DATA IN THIS EXERCISE: Begin

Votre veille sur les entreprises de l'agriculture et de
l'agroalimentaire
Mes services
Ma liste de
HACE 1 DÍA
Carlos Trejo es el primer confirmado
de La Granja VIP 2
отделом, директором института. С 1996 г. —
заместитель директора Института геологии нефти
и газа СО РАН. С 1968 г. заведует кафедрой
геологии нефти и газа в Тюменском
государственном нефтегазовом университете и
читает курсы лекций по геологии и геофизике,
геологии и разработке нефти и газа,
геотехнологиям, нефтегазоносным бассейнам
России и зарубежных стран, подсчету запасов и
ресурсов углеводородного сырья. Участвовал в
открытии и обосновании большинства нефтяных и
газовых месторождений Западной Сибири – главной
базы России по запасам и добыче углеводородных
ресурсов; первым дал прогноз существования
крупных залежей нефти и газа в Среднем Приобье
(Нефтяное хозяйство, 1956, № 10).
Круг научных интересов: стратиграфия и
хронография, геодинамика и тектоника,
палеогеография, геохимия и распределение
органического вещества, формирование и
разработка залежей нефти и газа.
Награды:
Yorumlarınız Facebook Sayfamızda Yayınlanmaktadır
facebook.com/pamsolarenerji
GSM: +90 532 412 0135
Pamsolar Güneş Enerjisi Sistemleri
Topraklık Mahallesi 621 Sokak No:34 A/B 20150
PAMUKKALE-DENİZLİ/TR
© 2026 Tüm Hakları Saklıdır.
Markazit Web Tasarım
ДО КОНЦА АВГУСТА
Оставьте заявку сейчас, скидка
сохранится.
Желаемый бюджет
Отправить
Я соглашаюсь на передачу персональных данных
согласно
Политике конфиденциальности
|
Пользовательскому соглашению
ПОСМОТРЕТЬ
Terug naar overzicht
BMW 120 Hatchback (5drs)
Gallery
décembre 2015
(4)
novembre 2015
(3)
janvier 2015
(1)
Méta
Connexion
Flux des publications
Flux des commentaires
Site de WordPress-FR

DATA IN THIS EXERCISE: End

#### THE TASK:
Every entry shown above is to be written out exactly.

#### RESPONSE FOR THIS EXERCISE:
Votre veille sur les entreprises de l'agriculture et de
l'agroalimentaire
Mes services
Ma liste de
HACE 1 DÍA
Carlos Trejo es el primer confirmado
de La Granja VIP 2
отделом, директором института. С 1996 г. —
заместитель директора Института геологии нефти
и газа СО РАН. С 1968 г. заведует кафедрой
геологии нефти и газа в Тюменском
государственном нефтегазовом университете и
читает курсы лекций по геологии и геофизике,
геологии и разработке нефти и газа,
геотехнологиям, нефтегазоносным бассейнам
России и зарубежных стран, подсчету запасов и
ресурсов углеводородного сырья. Участвовал в
открытии и обосновании большинства нефтяных и
газовых месторождений Западной Сибири – главной
базы России по запасам и добыче углеводородных
ресурсов; первым дал прогноз существования
крупных залежей нефти и газа в Среднем Приобье
(Нефтяное хозяйство, 1956, № 10).
Круг научных интересов: стратиграфия и
хронография, геодинамика и тектоника,
палеогеография, геохимия и распределение
органического вещества, формирование и
разработка залежей нефти и газа.
Награды:
Yorumlarınız Facebook Sayfamızda Yayınlanmaktadır
facebook.com/pamsolarenerji
GSM: +90 532 412 0135
Pamsolar Güneş Enerjisi Sistemleri
Topraklık Mahallesi 621 Sokak No:34 A/B 20150
PAMUKKALE-DENİZLİ/TR
© 2026 Tüm Hakları Saklıdır.
Markazit Web Tasarım
ДО КОНЦА АВГУСТА
Оставьте заявку сейчас, скидка
сохранится.
Желаемый бюджет
Отправить
Я соглашаюсь на передачу персональных данных
согласно
Политике конфиденциальности
|
Пользовательскому соглашению
ПОСМОТРЕТЬ
Terug naar overzicht
BMW 120 Hatchback (5drs)
Gallery
décembre 2015
(4)
novembre 2015
(3)
janvier 2015
(1)
Méta
Connexion
Flux des publications
Flux des commentaires
Site de WordPress-FR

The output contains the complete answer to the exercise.